Friday, December 14, 2018
Themba Mkhwanazi

Themba Mkhwanazi

Kumba Iron Ore

LIFE as CEO of Kumba Iron Ore, the listed Anglo American subsidiary, became a whole lot sunnier during 2017 owing to the improvement in the iron ore price. As for company news flow, all the action was in the first eight months. In February, for instance, Kumba settled a tax dispute with SARS promising to pay it R2.5bn. By July, Kumba became a dividend darling again, paying out R5.1bn, having amassed net cash of R13.5bn. It also concluded a new, three-year wage agreement with lower earning employees getting a 10% lift. As for Mkhwanazi, his reputation as a solid operator has only been bolstered. Following process optimisation and painful restructuring in 2016, production was upgraded in October to between 42m to 44m tonnes. All in all pretty peachy and a far cry from the distress of 2016 when Anglo boss Mark Cutifani contemplated selling Kumba – possibly through a spin-off – which would have spelled uncertainty for Mkhwanazi’s career. So, thanks to the iron ore price – up more than a fifth in July year-on-year – Kumba was one of the best-performing shares on the JSE, up 132% over 12 months at the end December.
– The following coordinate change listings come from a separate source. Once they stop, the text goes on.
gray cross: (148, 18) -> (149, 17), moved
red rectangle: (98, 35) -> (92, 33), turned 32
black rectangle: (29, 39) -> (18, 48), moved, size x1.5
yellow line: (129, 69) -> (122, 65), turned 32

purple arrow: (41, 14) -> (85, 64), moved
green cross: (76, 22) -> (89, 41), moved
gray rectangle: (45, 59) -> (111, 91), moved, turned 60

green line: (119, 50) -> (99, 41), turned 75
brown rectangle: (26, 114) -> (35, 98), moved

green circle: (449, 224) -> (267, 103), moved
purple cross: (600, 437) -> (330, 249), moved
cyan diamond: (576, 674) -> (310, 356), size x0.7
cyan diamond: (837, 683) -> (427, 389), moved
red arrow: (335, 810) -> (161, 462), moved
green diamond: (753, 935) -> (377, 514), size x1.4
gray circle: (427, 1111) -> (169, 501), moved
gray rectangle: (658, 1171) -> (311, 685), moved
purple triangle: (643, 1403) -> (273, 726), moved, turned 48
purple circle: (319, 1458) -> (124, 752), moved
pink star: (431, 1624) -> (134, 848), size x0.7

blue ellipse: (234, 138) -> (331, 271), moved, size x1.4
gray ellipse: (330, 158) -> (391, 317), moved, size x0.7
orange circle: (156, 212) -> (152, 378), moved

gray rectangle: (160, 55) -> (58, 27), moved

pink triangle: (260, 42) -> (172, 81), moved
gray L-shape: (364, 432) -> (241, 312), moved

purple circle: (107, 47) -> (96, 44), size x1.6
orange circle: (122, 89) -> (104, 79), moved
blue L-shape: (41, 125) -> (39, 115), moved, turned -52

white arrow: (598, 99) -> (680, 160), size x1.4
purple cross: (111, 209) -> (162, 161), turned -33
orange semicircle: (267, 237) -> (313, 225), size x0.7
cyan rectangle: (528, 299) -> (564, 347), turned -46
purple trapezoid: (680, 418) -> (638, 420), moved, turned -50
What goes up, however… Spot iron ore is 15% weaker at the time of writing on fears it will return to historic averages once the Chinese winter-warming cycle is over.


Themba’s senior executive career began at Richards Bay Minerals where he was COO for three years until 2010. Thereafter he worked in Brisbane for Rio Tinto’s coal division before being deployed in the Anglo-Australian firm’s Americas division where he was regional GM. He was appointed CEO of Anglo Coal before taking up the CEO position at Kumba in September 2016. Born in Swaziland, he has a BEng from the UK’s Teeside University.